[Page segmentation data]
···

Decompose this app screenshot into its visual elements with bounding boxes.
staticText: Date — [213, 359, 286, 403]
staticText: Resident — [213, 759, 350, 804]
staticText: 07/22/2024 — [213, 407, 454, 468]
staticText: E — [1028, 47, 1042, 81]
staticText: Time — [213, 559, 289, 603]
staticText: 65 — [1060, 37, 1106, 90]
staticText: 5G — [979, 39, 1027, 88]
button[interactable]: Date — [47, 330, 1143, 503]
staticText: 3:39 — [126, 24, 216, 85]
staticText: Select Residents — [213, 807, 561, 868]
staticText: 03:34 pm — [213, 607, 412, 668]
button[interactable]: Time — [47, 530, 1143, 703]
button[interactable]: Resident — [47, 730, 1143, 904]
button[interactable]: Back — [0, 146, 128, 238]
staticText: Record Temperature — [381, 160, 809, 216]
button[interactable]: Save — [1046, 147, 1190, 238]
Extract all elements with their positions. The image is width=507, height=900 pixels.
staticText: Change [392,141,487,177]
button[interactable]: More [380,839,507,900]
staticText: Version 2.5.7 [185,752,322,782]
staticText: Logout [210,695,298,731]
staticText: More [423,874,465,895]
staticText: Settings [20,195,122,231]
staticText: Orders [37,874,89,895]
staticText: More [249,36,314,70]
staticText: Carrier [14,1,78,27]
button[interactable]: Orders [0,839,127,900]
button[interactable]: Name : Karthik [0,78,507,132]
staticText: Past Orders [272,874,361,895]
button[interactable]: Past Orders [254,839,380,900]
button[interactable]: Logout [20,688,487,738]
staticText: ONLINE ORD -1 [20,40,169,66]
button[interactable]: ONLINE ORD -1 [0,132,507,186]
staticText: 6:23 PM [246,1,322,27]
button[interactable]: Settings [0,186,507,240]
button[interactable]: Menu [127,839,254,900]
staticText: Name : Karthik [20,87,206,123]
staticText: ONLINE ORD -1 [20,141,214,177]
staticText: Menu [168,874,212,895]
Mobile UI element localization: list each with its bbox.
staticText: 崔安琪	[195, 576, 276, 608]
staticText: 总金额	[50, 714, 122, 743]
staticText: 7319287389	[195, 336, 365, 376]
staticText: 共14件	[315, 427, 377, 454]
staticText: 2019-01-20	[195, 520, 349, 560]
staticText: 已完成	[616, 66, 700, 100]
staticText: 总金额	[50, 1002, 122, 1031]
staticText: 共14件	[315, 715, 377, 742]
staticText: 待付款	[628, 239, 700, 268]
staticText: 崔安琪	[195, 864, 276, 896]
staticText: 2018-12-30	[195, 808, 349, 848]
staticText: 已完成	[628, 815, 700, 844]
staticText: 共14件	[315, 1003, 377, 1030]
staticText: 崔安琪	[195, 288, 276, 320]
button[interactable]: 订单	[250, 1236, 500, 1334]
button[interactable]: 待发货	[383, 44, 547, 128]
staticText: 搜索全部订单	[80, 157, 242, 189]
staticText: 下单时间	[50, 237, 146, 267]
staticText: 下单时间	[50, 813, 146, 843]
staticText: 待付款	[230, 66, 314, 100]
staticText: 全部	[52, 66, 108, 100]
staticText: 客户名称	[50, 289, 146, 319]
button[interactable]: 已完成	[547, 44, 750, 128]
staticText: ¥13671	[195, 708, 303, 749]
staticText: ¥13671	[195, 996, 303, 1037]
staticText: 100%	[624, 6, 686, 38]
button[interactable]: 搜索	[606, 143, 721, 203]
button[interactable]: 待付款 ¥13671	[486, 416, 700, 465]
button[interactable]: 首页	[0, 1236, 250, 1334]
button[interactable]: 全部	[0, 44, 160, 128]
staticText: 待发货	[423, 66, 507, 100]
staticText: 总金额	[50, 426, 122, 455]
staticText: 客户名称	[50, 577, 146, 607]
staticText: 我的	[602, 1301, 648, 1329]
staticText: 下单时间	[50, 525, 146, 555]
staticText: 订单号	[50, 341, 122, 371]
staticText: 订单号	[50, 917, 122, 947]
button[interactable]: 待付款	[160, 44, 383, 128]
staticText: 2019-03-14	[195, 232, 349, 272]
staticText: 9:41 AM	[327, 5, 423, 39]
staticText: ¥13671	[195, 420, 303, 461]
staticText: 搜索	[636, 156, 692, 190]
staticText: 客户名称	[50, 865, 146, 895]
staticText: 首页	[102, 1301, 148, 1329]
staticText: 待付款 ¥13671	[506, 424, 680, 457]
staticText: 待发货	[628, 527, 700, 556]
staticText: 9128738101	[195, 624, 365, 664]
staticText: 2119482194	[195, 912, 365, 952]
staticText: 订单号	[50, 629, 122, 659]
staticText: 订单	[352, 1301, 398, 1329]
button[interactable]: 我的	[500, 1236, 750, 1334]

···

#### EXERCISE DIRECTIONS
Scan the records above and show every line in which the word "Logout" occurs.

#### RESULT
staticText: Logout [210,695,298,731]
button[interactable]: Logout [20,688,487,738]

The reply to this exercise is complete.